BFM Business
International

Fed : les marchés déçus mais « c’est un mal pour un bien »

Le CAC 40 étale avant la Fed

Le CAC 40 étale avant la Fed - AFP

Le ton pas si accommodant que ça de la banque centrale américaine a secoué Wall Street et provoqué une flambée du dollar. Mais pour les analystes, l’analyse de la Fed est réaliste donc justifiée.

Sans surprise, la Fed a annoncé ce mercredi une hausse de ses taux directeurs a minima (25 points de base ce qui les ramène dans une fourchette comprise entre 2% et 2,25%) malgré la pression de Donald Trump qui exigeait une « baisse d’ampleur » et des marchés qui exigent toujours plus de taux bas.

On l’a dit, la banque fédérale n’avait pas de raisons conjoncturelles d’aller dans ce sens avec une économie américaine robuste, une vision d’ailleurs confirmée par la Fed . Outre la faiblesse de l’inflation, la Fed est plus dans une démarche assurantielle, à savoir plutôt prévenir que guérir, dans un contexte de guerres commerciales et de ralentissement mondial.

Et Jerome Powell l’a bien précisé dans son commentaire. « Une réduction de taux est un ajustement monétaire de milieu de cycle » a-t-il assuré. Et s'il a laissé entendre qu'une nouvelle baisse était possible, « la décision actuelle de réduire les taux est différente d'un début d'un long cycle de réduction » a-t-il assuré même si la Fed « continuera à surveiller les informations à venir et agira si nécessaire pour soutenir la croissance ».

Les marchés qui pariaient sur au moins deux baisses cette année et plusieurs autres en 2020 ont assez mal pris la nouvelle. Comme le fait que deux membres du comité de la Fed se soient prononcés contre cette baisse. Le Dow Jones, le S&P 500 et le Nasdaq ont perdu plus d’1%, et le dollar, qui aurait dû baisser, s’est au contraire apprécié de presque 1% contre l’euro.

Attentes déraisonnables

Le marché a donc bien lu le FOMC comme plus restrictif qu’attendu. « Si la réaction du marché est négative c’est probablement un mal pour un bien. Il est très probable que la Fed baisse ses taux de nouveau d’ici la fin de l’année et elle sera là pour soutenir l’économie et les marchés en cas d’accident. En revanche le positionnement du marché jusqu’avant le FOMC semblait déraisonnable avec 4 baisses attendues sur un an. S’il ne faut jamais dire jamais avec une banque centrale, les conditions économiques actuelles ne justifient pas 4 baisses, et à ce titre les attentes du marché sont maintenant plus saines et plus conformes à la réalité », commente Stéphane Deo, stratégiste à la Banque Postale, Asset Management.

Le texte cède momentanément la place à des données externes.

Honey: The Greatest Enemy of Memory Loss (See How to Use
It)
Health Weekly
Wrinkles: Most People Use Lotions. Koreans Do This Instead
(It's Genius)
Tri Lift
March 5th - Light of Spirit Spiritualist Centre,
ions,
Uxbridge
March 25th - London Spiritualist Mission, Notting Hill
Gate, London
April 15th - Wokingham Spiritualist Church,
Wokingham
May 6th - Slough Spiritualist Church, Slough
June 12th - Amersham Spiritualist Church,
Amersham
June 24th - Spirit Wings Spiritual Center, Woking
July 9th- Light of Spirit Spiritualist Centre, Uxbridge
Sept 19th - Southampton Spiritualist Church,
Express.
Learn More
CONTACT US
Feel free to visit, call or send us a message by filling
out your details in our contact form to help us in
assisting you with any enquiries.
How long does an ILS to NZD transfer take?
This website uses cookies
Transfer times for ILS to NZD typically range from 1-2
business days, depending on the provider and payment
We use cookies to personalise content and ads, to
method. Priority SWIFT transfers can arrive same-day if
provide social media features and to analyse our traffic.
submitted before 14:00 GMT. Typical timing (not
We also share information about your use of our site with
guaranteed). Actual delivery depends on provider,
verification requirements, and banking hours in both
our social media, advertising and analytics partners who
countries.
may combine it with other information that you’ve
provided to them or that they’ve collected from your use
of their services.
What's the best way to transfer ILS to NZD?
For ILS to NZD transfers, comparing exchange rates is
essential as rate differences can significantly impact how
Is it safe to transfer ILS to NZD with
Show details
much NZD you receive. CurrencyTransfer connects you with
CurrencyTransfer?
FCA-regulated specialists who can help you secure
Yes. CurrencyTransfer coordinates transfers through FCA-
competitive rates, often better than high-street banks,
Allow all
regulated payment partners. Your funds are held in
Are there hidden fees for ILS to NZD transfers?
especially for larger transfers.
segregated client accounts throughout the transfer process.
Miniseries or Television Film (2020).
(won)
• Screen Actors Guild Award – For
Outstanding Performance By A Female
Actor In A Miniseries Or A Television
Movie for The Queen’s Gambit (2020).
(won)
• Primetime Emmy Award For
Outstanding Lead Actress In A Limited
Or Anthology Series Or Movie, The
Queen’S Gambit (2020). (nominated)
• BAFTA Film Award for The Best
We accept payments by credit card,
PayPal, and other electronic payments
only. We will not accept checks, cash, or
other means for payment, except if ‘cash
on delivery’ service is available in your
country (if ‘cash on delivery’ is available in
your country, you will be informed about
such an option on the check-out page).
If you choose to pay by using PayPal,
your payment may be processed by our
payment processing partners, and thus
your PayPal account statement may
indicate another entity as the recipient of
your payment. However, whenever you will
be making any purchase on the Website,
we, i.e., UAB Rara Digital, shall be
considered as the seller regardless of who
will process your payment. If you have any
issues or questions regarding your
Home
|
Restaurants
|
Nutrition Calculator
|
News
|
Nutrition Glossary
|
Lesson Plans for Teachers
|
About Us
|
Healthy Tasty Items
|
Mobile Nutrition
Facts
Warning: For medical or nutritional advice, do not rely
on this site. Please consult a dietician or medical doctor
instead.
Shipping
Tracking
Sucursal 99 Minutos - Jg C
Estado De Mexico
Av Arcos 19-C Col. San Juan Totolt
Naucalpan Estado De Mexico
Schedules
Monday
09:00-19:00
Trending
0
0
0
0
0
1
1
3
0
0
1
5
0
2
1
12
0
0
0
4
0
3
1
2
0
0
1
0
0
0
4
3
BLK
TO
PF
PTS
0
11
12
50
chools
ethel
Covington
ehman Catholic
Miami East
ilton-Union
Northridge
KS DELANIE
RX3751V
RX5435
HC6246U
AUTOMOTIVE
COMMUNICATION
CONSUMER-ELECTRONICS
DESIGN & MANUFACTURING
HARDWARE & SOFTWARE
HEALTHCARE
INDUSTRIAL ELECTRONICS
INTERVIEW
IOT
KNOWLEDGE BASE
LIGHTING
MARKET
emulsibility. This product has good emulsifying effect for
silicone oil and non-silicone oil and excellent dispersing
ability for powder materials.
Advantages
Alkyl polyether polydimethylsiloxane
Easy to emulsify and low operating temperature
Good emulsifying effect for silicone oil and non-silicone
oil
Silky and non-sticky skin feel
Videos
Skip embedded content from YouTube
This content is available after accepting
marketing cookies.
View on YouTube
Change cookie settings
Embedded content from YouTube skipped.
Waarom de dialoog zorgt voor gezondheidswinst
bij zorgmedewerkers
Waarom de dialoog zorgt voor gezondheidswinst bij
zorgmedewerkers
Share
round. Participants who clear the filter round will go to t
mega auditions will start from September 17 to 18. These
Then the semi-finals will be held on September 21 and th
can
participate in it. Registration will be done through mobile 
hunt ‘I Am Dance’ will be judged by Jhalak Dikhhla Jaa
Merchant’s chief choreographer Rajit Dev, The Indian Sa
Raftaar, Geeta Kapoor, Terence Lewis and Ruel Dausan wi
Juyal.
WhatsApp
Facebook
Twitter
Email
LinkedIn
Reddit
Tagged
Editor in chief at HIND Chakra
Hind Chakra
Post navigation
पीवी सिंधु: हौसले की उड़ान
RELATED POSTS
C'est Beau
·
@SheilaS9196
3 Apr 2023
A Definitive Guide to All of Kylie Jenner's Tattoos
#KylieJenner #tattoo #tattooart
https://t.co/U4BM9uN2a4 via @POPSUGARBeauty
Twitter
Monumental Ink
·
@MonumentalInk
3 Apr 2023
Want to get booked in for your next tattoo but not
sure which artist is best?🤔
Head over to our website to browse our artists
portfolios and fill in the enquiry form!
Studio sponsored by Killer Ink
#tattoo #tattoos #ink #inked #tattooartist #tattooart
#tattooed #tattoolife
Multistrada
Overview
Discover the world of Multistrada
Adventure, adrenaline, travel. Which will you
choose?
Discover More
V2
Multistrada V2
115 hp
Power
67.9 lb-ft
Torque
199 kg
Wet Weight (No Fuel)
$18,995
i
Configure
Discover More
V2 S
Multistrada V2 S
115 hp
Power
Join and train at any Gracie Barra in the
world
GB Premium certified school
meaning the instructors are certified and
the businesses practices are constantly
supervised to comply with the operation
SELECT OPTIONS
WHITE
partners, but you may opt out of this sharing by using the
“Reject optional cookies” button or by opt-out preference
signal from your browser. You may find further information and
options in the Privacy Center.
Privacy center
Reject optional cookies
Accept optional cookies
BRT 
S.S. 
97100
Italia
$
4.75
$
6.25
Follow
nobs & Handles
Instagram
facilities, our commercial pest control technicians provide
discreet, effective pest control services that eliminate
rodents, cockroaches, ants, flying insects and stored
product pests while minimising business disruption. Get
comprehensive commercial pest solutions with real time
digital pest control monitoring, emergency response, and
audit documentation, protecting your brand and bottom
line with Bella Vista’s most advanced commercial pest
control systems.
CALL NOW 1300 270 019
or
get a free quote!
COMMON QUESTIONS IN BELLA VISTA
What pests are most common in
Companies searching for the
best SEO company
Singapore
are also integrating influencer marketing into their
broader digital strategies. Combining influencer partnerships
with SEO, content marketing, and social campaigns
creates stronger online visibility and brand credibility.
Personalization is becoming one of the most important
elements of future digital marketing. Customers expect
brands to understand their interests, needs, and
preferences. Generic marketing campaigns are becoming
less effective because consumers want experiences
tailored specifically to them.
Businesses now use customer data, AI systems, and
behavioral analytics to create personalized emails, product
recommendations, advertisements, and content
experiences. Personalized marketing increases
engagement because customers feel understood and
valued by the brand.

Reste que cette réaction est restée modérée et les indices européens sont dans le vert ce jeudi matin. « Je considère toujours les réactions épidermiques du marché avec du recul parce que sa première réaction est souvent la mauvaise », a dit Jeff Mortimer (BNY Mellon Wealth Management).

« Peut-être certains attendaient plus de la Fed (...) mais il il ne manque pas d'acheteurs pour récupérer tout ce qui a été vendu », poursuit-il.

« Il ne dit pas qu'il n'y aura pas de nouvelle baisse de taux directeurs, il dit simplement qu'il ne peut pas donner de calendrier précis, ce qui déplaît au marché, qui a horreur des incertitudes. Il faudra donc suivre les indicateurs et s'il n'y a pas de baisse en septembre, il pourrait y en avoir une en octobre ou en novembre », ajoute Marie-Laurence Biswang, directrice générale adjointe de
Gaspal Gestion.

Trump fulmine

« Powell nous a encore déçus comme d'habitude », s’est emporté Trump mercredi. « Ce que les marchés voulaient entendre de Jay Powell (...) était que c'était le début d'un long cycle agressif de baisses des taux pour pouvoir rivaliser avec la Chine et l'Europe (...) », a-t-il ajouté.

Pour autant baisse il y a, la première en 11 ans. Et pour la première fois, la politique monétaire américaine est parallèle à celle en vigueur en Europe. La Banque centrale européenne, qui a maintenu les taux à zéro, a ouvert la voie la semaine dernière à une série de remèdes anti-crise, allant d'une ou plusieurs baisses de ses taux à une possible reprise de ses rachats de dette.

Désormais, les données macro-économiques vont certainement redevenir le pivot des décisions futures de la Fed et les marchés sont prévenus. Soit les données restent solides ce qui confirmera le scénario d’une baisse isolée et non récurrente, soit elles se détériorent et la Fed pourra légitimement continuer à agir, avec une certaine marge de manoeuvre puisque aucun calendrier n'a pas été donné, comme elle l’a promis à deux reprises.